--- DATASET CONTENT Enclosed Below ---

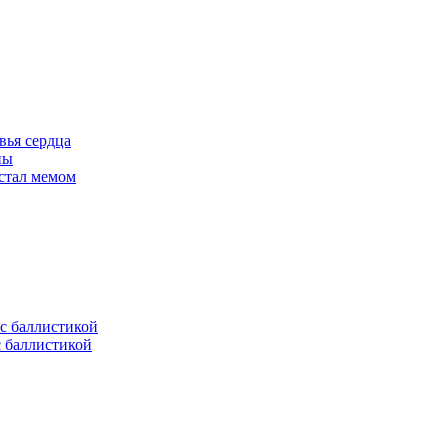
вья сердца
ны
 стал мемом
с баллистикой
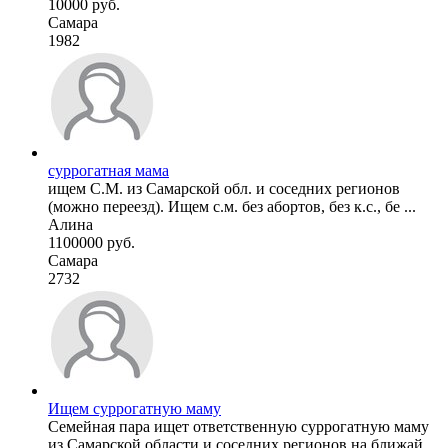
10000 руб.
Самара
1982
суррогатная мама
ищем С.М. из Самарской обл. и соседних регионов
(можно переезд). Ищем с.м. без абортов, без к.с., бе ...
Алина
1100000 руб.
Самара
2732
Ищем суррогатную маму
Семейная пара ищет ответственную суррогатную маму
из Самарской области и соседних регионов на ближай ...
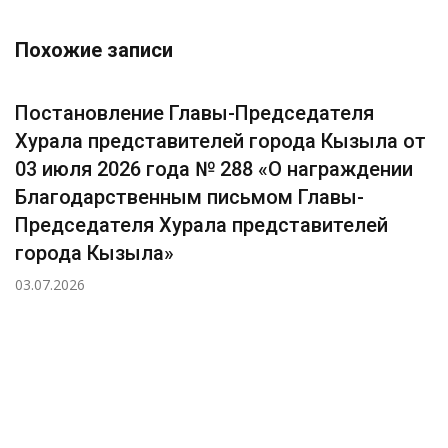
Похожие записи
Постановление Главы-Председателя
Хурала представителей города Кызыла от
03 июля 2026 года № 288 «О награждении
Благодарственным письмом Главы-
Председателя Хурала представителей
города Кызыла»
03.07.2026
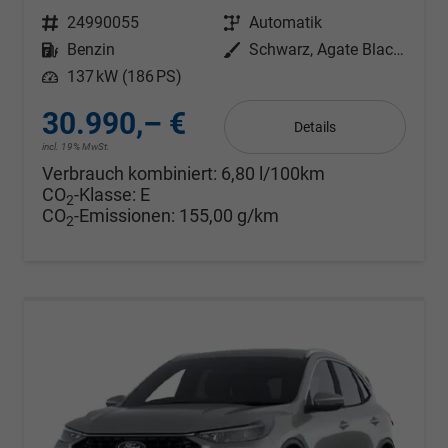
Fahrzeugnr.
24990055
Getriebe
Automatik
Kraftstoff
Benzin
Außenfarbe
Schwarz, Agate Black Metallic
Leistung
137 kW (186 PS)
30.990,– €
Details
incl. 19% MwSt.
Verbrauch kombiniert:
6,80 l/100km
CO
-Klasse:
E
2
CO
-Emissionen:
155,00 g/km
2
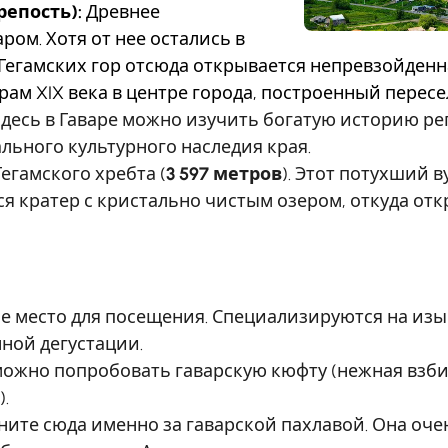
епость):
Древнее
ром. Хотя от нее остались в
Гегамских гор отсюда открывается непревзойденн
ам XIX века в центре города, построенный перес
здесь в Гаваре можно изучить богатую историю ре
ьного культурного наследия края.
егамского хребта (
3 597 метров
). Этот потухший
ся кратер с кристально чистым озером, откуда 
е место для посещения. Специализируются на изы
ной дегустации.
можно попробовать гаварскую кюфту (нежная взби
.
ните сюда именно за гаварской пахлавой. Она оче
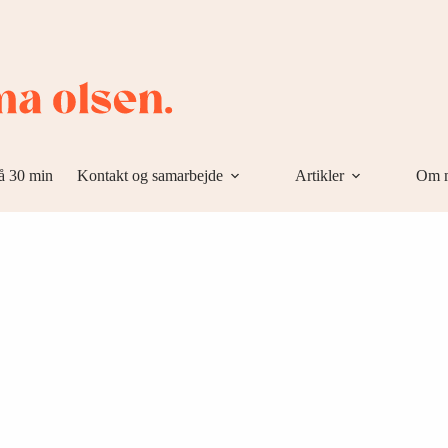
å 30 min
Kontakt og samarbejde
Artikler
Om 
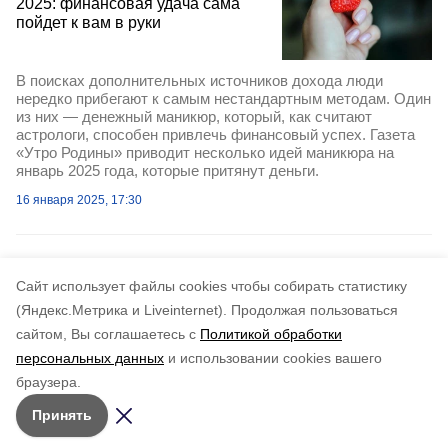
2025: финансовая удача сама
пойдет к вам в руки
В поисках дополнительных источников дохода люди
нередко прибегают к самым нестандартным методам. Один
из них — денежный маникюр, который, как считают
астрологи, способен привлечь финансовый успех. Газета
«Утро Родины» приводит несколько идей маникюра на
январь 2025 года, которые притянут деньги.
16 января 2025, 17:30
Cайт использует файлы cookies чтобы собирать статистику
(Яндекс.Метрика и Liveinternet).
Продолжая пользоваться
сайтом, Вы соглашаетесь с
Политикой обработки
персональных данных
и использовании cookies вашего
браузера.
Принять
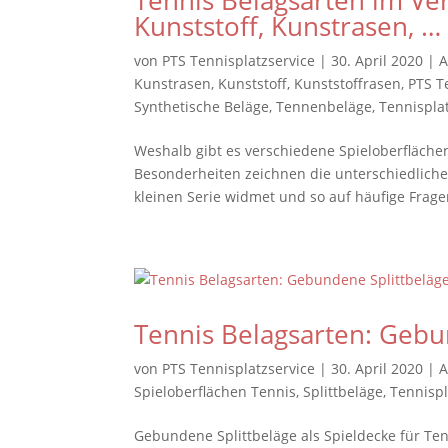
Tennis Belagsarten im Ve
Kunststoff, Kunstrasen, …
von
PTS Tennisplatzservice
|
30. April 2020
|
A
Kunstrasen
,
Kunststoff
,
Kunststoffrasen
,
PTS T
Synthetische Beläge
,
Tennenbeläge
,
Tennispla
Weshalb gibt es verschiedene Spieloberfläche
Besonderheiten zeichnen die unterschiedlichen
kleinen Serie widmet und so auf häufige Fragen
Tennis Belagsarten: Gebu
von
PTS Tennisplatzservice
|
30. April 2020
|
A
Spieloberflächen Tennis
,
Splittbeläge
,
Tennispl
Gebundene Splittbeläge als Spieldecke für Ten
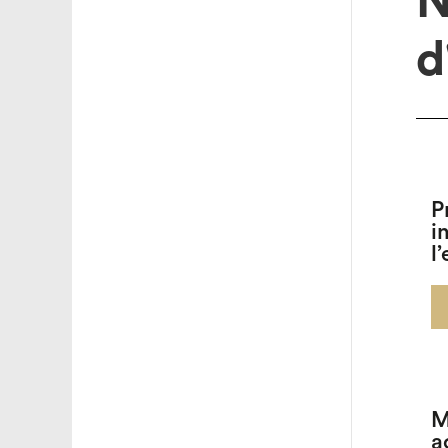
N
d
P
i
l
M
a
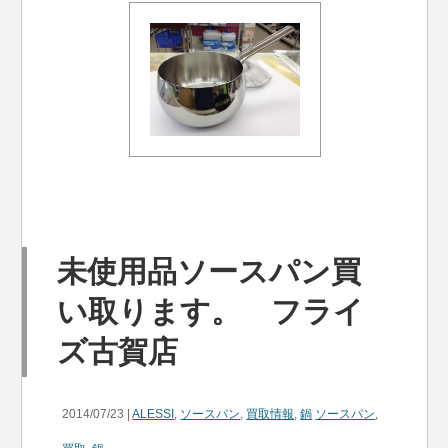
未使用品ソースパン買
い取ります。 フライ
ズ古賀店
2014/07/23 |
ALESSI
,
ソースパン
,
買取情報
,
鍋
ソースパン
,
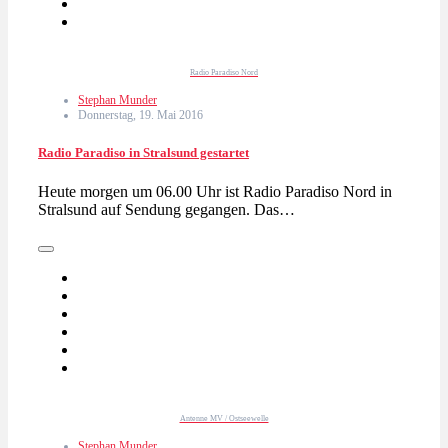
Radio Paradiso Nord
Stephan Munder
Donnerstag, 19. Mai 2016
Radio Paradiso in Stralsund gestartet
Heute morgen um 06.00 Uhr ist Radio Paradiso Nord in
Stralsund auf Sendung gegangen. Das…
Antenne MV / Ostseewelle
Stephan Munder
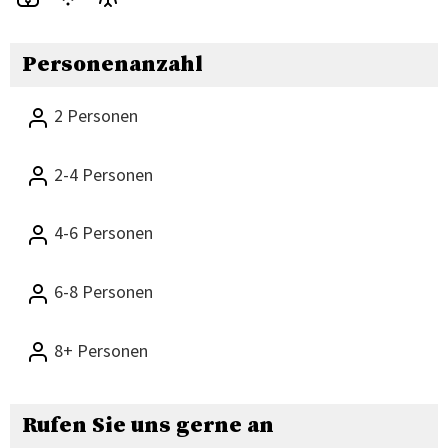
Personenanzahl
2 Personen
2-4 Personen
4-6 Personen
6-8 Personen
8+ Personen
Rufen Sie uns gerne an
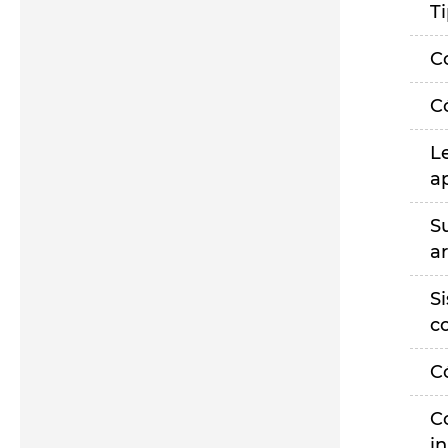
T
C
C
L
a
S
a
S
c
C
C
i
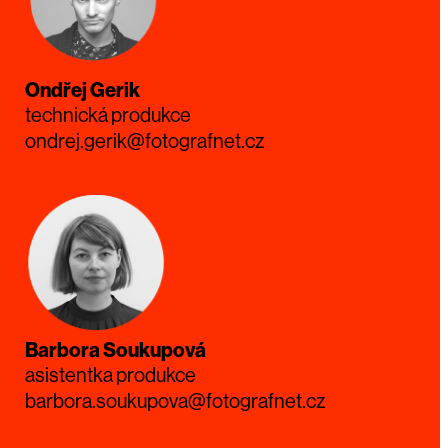
Ondřej Gerik
technická produkce
ondrej.gerik@fotografnet.cz
Barbora Soukupová
asistentka produkce
barbora.soukupova@fotografnet.cz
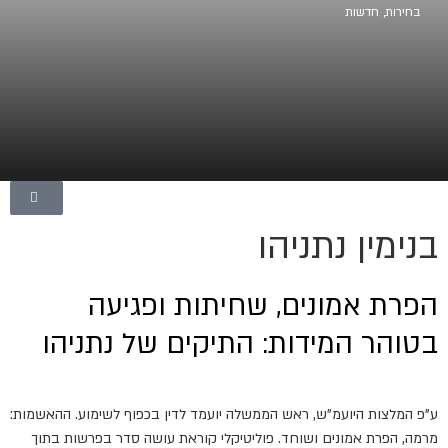
בחירות
,
חדשות
בנימין נתניהו
הפרת אמונים, שחיתות ופגיעה
בטוהר המידות: התיקים של נתניהו
ע"פ המלצות היועמ"ש, ראש הממשלה יועמד לדין בכפוף לשימוע. ההאשמות:
מרמה, הפרת אמונים ושוחד. פוליטיקלי קוראת עושה סדר בפרשות בתוך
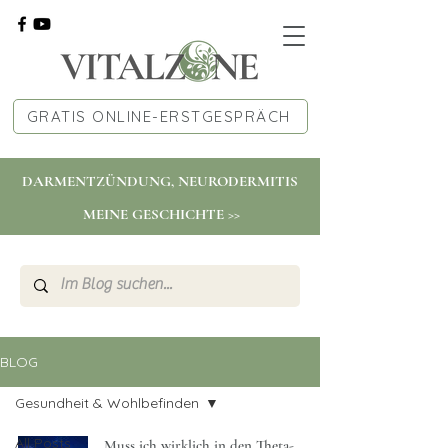
GRATIS ONLINE-ERSTGESPRÄCH
DARMENTZÜNDUNG, NEURODERMITIS
MEINE GESCHICHTE >>
BLOG
Gesundheit & Wohlbefinden
All Posts
Muss ich wirklich in den Theta-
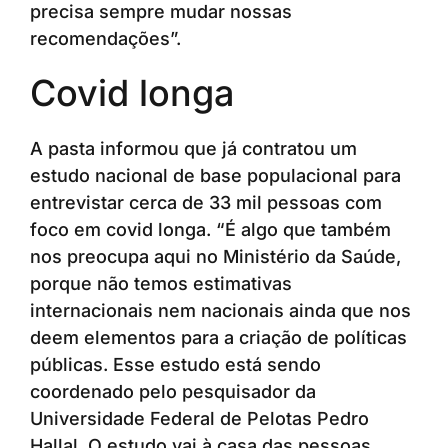
precisa sempre mudar nossas
recomendações”.
Covid longa
A pasta informou que já contratou um
estudo nacional de base populacional para
entrevistar cerca de 33 mil pessoas com
foco em covid longa. “É algo que também
nos preocupa aqui no Ministério da Saúde,
porque não temos estimativas
internacionais nem nacionais ainda que nos
deem elementos para a criação de políticas
públicas. Esse estudo está sendo
coordenado pelo pesquisador da
Universidade Federal de Pelotas Pedro
Hallal. O estudo vai à casa das pessoas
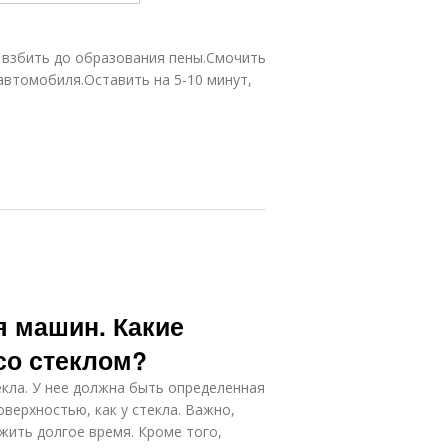
 взбить до образования пены.Смочить
 автомобиля.Оставить на 5-10 минут,
я машин. Какие
со стеклом?
кла. У нее должна быть определенная
оверхностью, как у стекла. Важно,
жить долгое время. Кроме того,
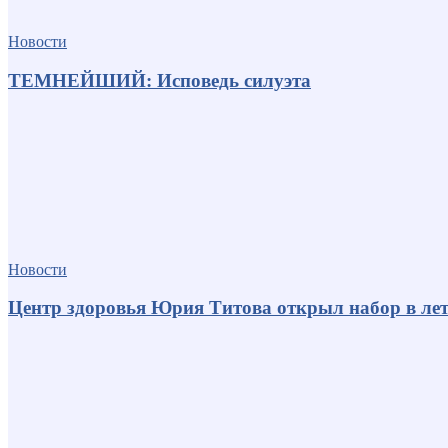
Новости
ТЕМНЕЙШИЙ: Исповедь силуэта
Новости
Центр здоровья Юрия Титова открыл набор в лет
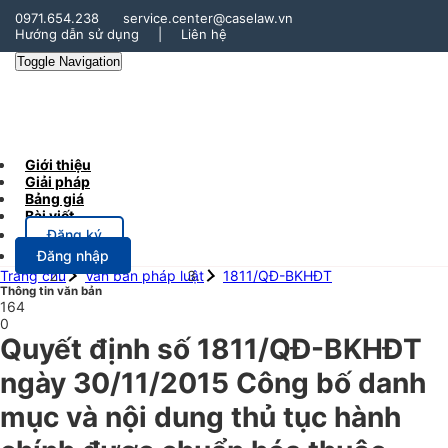
0971.654.238
service.center@caselaw.vn
Hướng dẫn sử dụng
|
Liên hệ
Toggle Navigation
Giới thiệu
Giải pháp
Bảng giá
Bài viết
Đăng ký
Đăng nhập
Trang chủ
Văn bản pháp luật
1811/QĐ-BKHĐT
Thông tin văn bản
164
0
Quyết định số 1811/QĐ-BKHĐT
ngày 30/11/2015 Công bố danh
mục và nội dung thủ tục hành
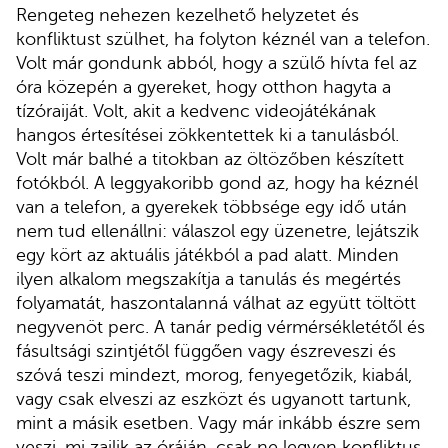
Rengeteg nehezen kezelhető helyzetet és
konfliktust szülhet, ha folyton kéznél van a telefon.
Volt már gondunk abból, hogy a szülő hívta fel az
óra közepén a gyereket, hogy otthon hagyta a
tízóraiját. Volt, akit a kedvenc videojátékának
hangos értesítései zökkentettek ki a tanulásból.
Volt már balhé a titokban az öltözőben készített
fotókból. A leggyakoribb gond az, hogy ha kéznél
van a telefon, a gyerekek többsége egy idő után
nem tud ellenállni: válaszol egy üzenetre, lejátszik
egy kört az aktuális játékból a pad alatt. Minden
ilyen alkalom megszakítja a tanulás és megértés
folyamatát, haszontalanná válhat az együtt töltött
negyvenöt perc. A tanár pedig vérmérsékletétől és
fásultsági szintjétől függően vagy észreveszi és
szóvá teszi mindezt, morog, fenyegetőzik, kiabál,
vagy csak elveszi az eszközt és ugyanott tartunk,
mint a másik esetben. Vagy már inkább észre sem
veszi, mi zajlik az óráján, csak ne legyen konfliktus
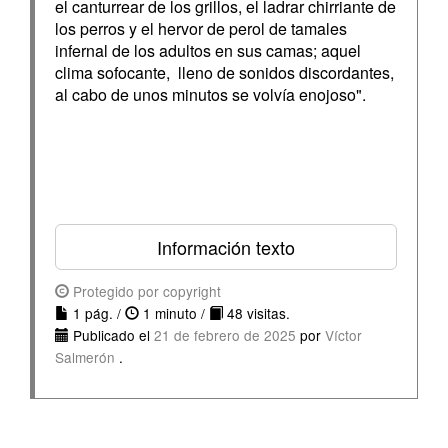
el canturrear de los grillos, el ladrar chirriante de
los perros y el hervor de perol de tamales
infernal de los adultos en sus camas; aquel
clima sofocante, lleno de sonidos discordantes,
al cabo de unos minutos se volvía enojoso".
Información texto
Protegido por copyright
1 pág. /
1 minuto /
48 visitas.
Publicado el
21 de febrero de 2025
por
Víctor
Salmerón
.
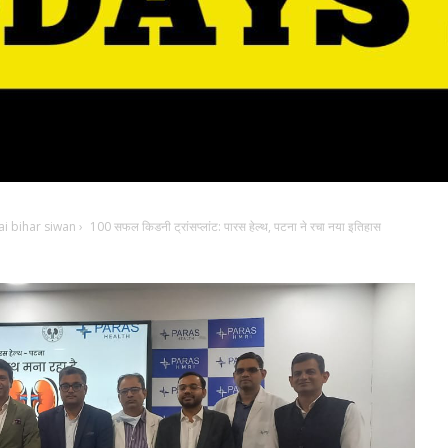
i bihar siwan
›
100 सफल किडनी ट्रांसप्लांट: पारस हेल्थ, पटना ने रचा नया इतिहास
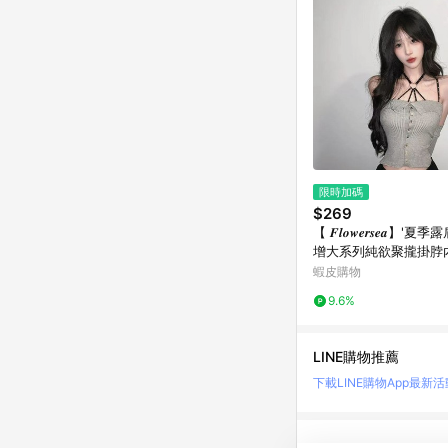
限時加碼
$269
【 𝑭𝒍𝒐𝒘𝒆𝒓𝒔𝒆𝒂】
增大系列純欲聚攏掛脖
性感文胸罩厚杯套裝
蝦皮購物
9.6%
LINE購物推薦
下載LINE購物App
最新活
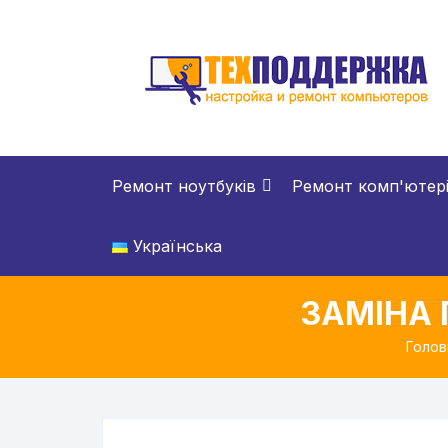
Перейти
до
вмісту
Ремонт ноутбуків
Ремонт комп'ютер
Українська
ЗАМІНА 
Голов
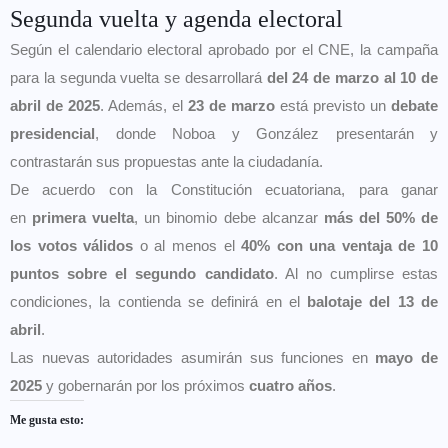
Segunda vuelta y agenda electoral
Según el calendario electoral aprobado por el CNE, la campaña
para la segunda vuelta se desarrollará
del 24 de marzo al 10 de
abril de 2025
. Además, el
23 de marzo
está previsto un
debate
presidencial
, donde Noboa y González presentarán y
contrastarán sus propuestas ante la ciudadanía.
De acuerdo con la Constitución ecuatoriana, para ganar
en
primera vuelta
, un binomio debe alcanzar
más del 50% de
los votos válidos
o al menos el
40% con una ventaja de 10
puntos sobre el segundo candidato
. Al no cumplirse estas
condiciones, la contienda se definirá en el
balotaje del 13 de
abril
.
Las nuevas autoridades asumirán sus funciones en
mayo de
2025
y gobernarán por los próximos
cuatro años
.
Me gusta esto:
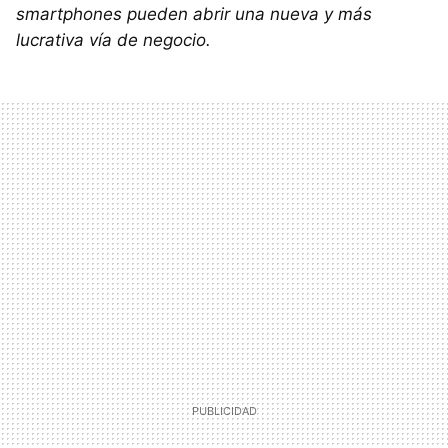
smartphones pueden abrir una nueva y más
lucrativa vía de negocio.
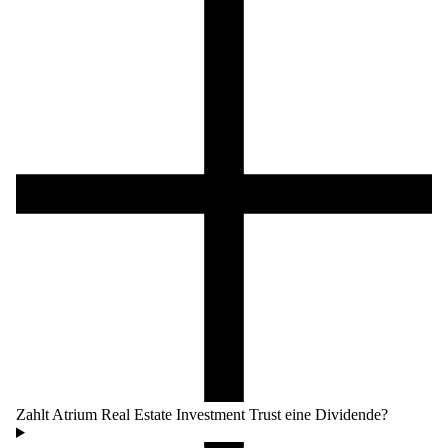
Zahlt Atrium Real Estate Investment Trust eine Dividende?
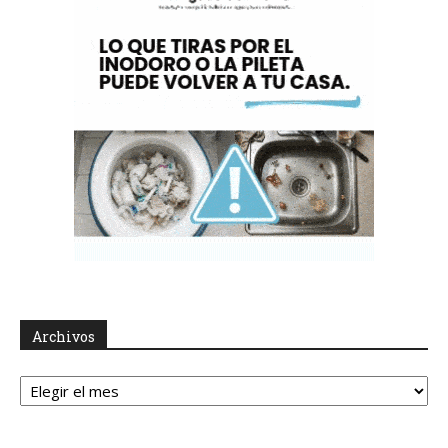
Archivos
Archivos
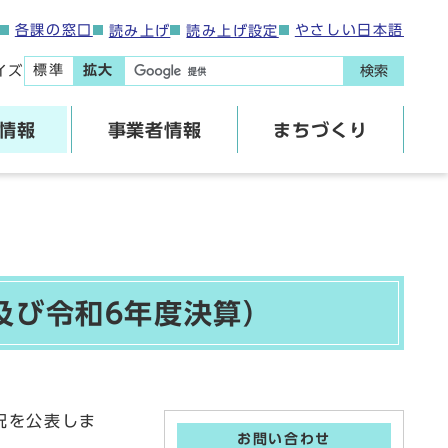
各課の窓口
やさしい日本語
読み上げ
読み上げ設定
標準
拡大
イズ
検索
情報
事業者情報
まちづくり
及び令和6年度決算）
況を公表しま
お問い合わせ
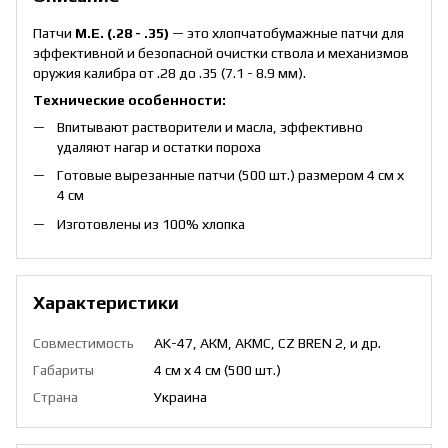
Патчи
M.E. (.28 - .35)
— это хлопчатобумажные патчи для
эффективной и безопасной очистки ствола и механизмов
оружия калибра от .28 до .35 (7.1 - 8.9 мм).
Технические особенности:
Впитывают растворители и масла, эффективно
удаляют нагар и остатки пороха
Готовые вырезанные патчи (500 шт.) размером 4 см х
4 см
Изготовлены из 100% хлопка
Характеристики
Совместимость
AK-47, АКМ, АКМС, CZ BREN 2, и др.
Габариты
4 см х 4 см (500 шт.)
Страна
Украина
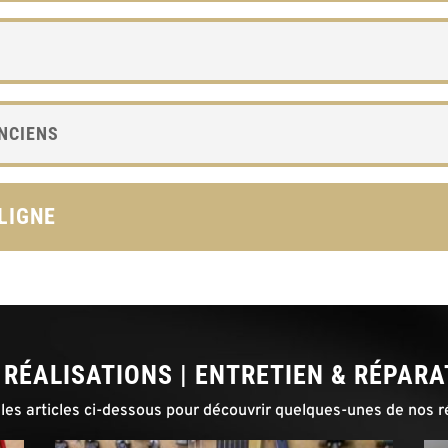
NCIENS
LIGNE
 RÉALISATIONS | ENTRETIEN & RÉPARA
 les articles ci-dessous pour découvrir quelques-unes de nos ré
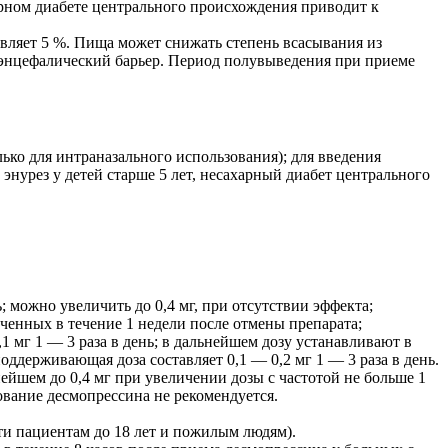
рном диабете центрального происхождения приводит к
авляет 5 %. Пища может снижать степень всасывания из
тоэнцефалический барьер. Период полувыведения при приеме
ько для интраназального использования); для введения
энурез у детей старше 5 лет, несахарный диабет центрального
 можно увеличить до 0,4 мг, при отсутствии эффекта;
ченных в течение 1 недели после отмены препарата;
 мг 1 — 3 раза в день; в дальнейшем дозу устанавливают в
оддерживающая доза составляет 0,1 — 0,2 мг 1 — 3 раза в день.
ьнейшем до 0,4 мг при увеличении дозы с частотой не больше 1
зование десмопрессина не рекомендуется.
и пациентам до 18 лет и пожилым людям).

--- End of Enclosed DATASET CONTENT ---

_GOAL OF THE EXERCISE:_ Copy out the lines of the data where the string "Paradiso" occurs.

_EXERCISE SOLUTION:_
Radio Paradiso Nord
Radio Paradiso in Stralsund gestartet
Heute morgen um 06.00 Uhr ist Radio Paradiso Nord in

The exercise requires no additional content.